Last fall, guest poster Kristyn Kusek Lewis offered an excellent tactic for overcoming The Dreaded Page 1 Psyche-Out, which you can read here – it’s the second of the five steps she offers for conquering writer’s block. This sounds like an excellent approach for anybody facing the daunting challenge of a WNQYIP (work not quite yet in progress).

Maybe you’re trying too hard

It’s also easy to simply try too hard with our beginnings. So I thought I’d point out a few common missteps I’ve seen writers make. Caveat: as my friend Jael McHenry wisely pointed out in this excellent post, there are no rules. But if your opening passage sounds a lot like what I describe below, you should make sure you REALLY want to start your book that way, and should have compelling reasons for doing so.

Come and listen to my story ‘bout a man named Jed…

This is a common type of authorial throat-clearing, where the narrator essentially tells the reader to pull up a chair and get ready for the totally awesome tale he or she is about to tell. This is often accompanied with a certain self-satisfied “I know something you don’t know” attitude, which can be off-putting.

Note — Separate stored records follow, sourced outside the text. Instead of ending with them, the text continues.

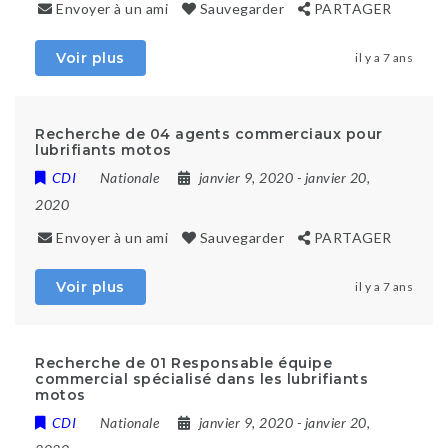
Envoyer à un ami
Sauvegarder
PARTAGER
Voir plus
il y a 7 ans
Recherche de 04 agents commerciaux pour
lubrifiants motos
CDI
Nationale
janvier 9, 2020
- janvier 20,
2020
Envoyer à un ami
Sauvegarder
PARTAGER
Voir plus
il y a 7 ans
Recherche de 01 Responsable équipe
commercial spécialisé dans les lubrifiants
motos
CDI
Nationale
janvier 9, 2020
- janvier 20,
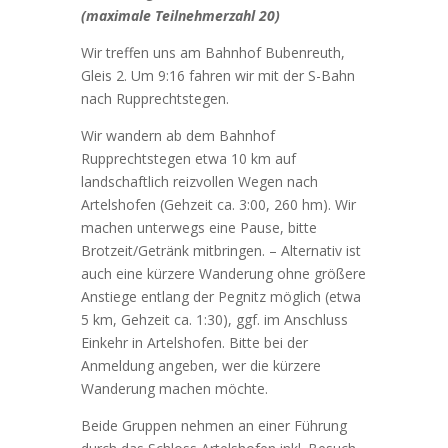
(maximale Teilnehmerzahl 20)
Wir treffen uns am Bahnhof Bubenreuth,
Gleis 2. Um 9:16 fahren wir
mit der S-Bahn
nach Rupprechtstegen.
Wir wandern ab dem Bahnhof
Rupprechtstegen etwa 10 km auf
landschaftlich reizvollen Wegen nach
Artelshofen (Gehzeit ca. 3:00, 260 hm). Wir
machen unterwegs eine Pause, bitte
Brotzeit/Getränk mitbringen. – Alternativ ist
auch eine kürzere Wanderung ohne größere
Anstiege entlang der Pegnitz möglich (etwa
5 km, Gehzeit ca. 1:30), ggf. im Anschluss
Einkehr in Artelshofen. Bitte bei der
Anmeldung angeben, wer die kürzere
Wanderung machen möchte.
Beide Gruppen nehmen an einer Führung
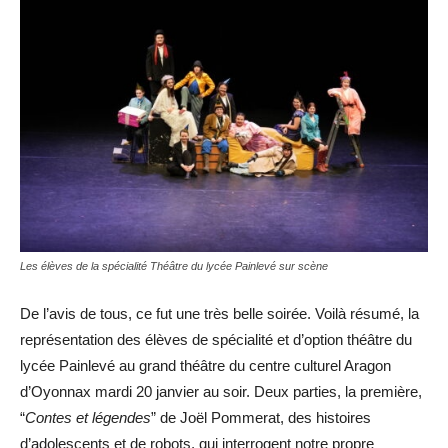
Les élèves de la spécialité Théâtre du lycée Painlevé sur scène
De l’avis de tous, ce fut une très belle soirée. Voilà résumé, la
représentation des élèves de spécialité et d’option théâtre du
lycée Painlevé au grand théâtre du centre culturel Aragon
d’Oyonnax mardi 20 janvier au soir. Deux parties, la première,
“
Contes et légendes
” de Joël Pommerat, des histoires
d’adolescents et de robots, qui interrogent notre propre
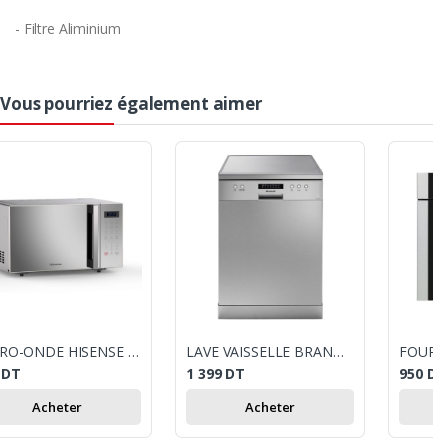
- Filtre Aliminium
Vous pourriez également aimer
MICRO-ONDE HISENSE 23 LITRES - SILVER
LAVE VAISSELLE BRANDT LVC137S /13 COUVERTS / SILVER
9
DT
1 399
DT
950
DT
Acheter
Acheter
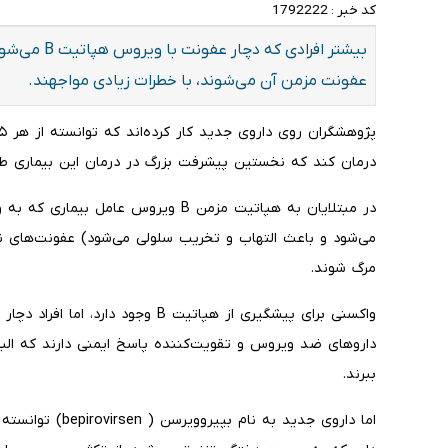
کد خبر :
1792222
بیشتر افرادی 
عفونت مزمن آن می‌شوند، با خطرات زیادی مواجهند.
درمان کند که نخستین پیشرفت بزرگ در درمان این بیماری ط
در مبتلایان به هپاتیت مزمن B ویروس ع
می‌شود و باعث التهاب و تخریب سلولی می‌شود) عفونت‌های نا
مرگ شوند.
داروهای ضد ویروس و تقویت‌کننده پاسخ ایمنی دارند که البت
ببرند.
اما داروی جدید به 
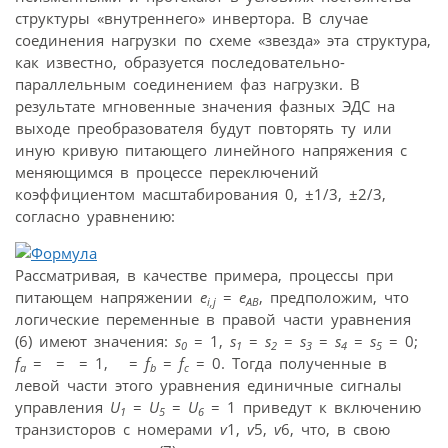
структуры «внутреннего» инвертора. В случае
соединения нагрузки по схеме «звезда» эта структура,
как известно, образуется последовательно-
параллельным соединением фаз нагрузки. В
результате мгновенные значения фазных ЭДС на
выходе преобразователя будут повторять ту или
иную кривую питающего линейного напряжения с
меняющимся в процессе переключений
коэффициентом масштабирования 0, ±1/3, ±2/3,
согласно уравнению:
Рассматривая, в качестве примера, процессы при
питающем напряжении
e
=
e
, предположим, что
i,j
AB
логические переменные в правой части уравнения
(6) имеют значения:
s
= 1,
s
=
s
=
s
=
s
=
s
= 0;
0
1
2
3
4
5
f
=
=
= 1,
=
f
=
f
= 0. Тогда полученные в
a
b
c
левой части этого уравнения единичные сигналы
управления
U
=
U
=
U
= 1 приведут к включению
1
5
6
транзисторов с номерами
v
1,
v
5,
v
6, что, в свою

But here’s the bigger problem: it’s not story; it’s talking about the story. Which means the reader is still waiting to get to the damn story.

While not always delivered in a folksy tone, this approach inevitably reminds me (steeped as I am in The Classics) of the opening theme to The Beverly Hillbillies. While this can be a nice opportunity to show off the narrative voice you’ve adopted, unless there’s something truly essential to the story in this monologue, you might want to put that banjo down, and move on to where stuff starts to actually happen.

Well, let’s see: First the earth cooled. And then the dinosaurs came, but they got too big and fat, so they all died, and they turned into oil…

Those with the same deep cultural awareness as myself will recognize this quote from the movie Airplane II, when Lloyd Bridges asks that hilariously obnoxious Air Traffic Controller to brief him on “absolutely everything that’s happened up ‘til now.”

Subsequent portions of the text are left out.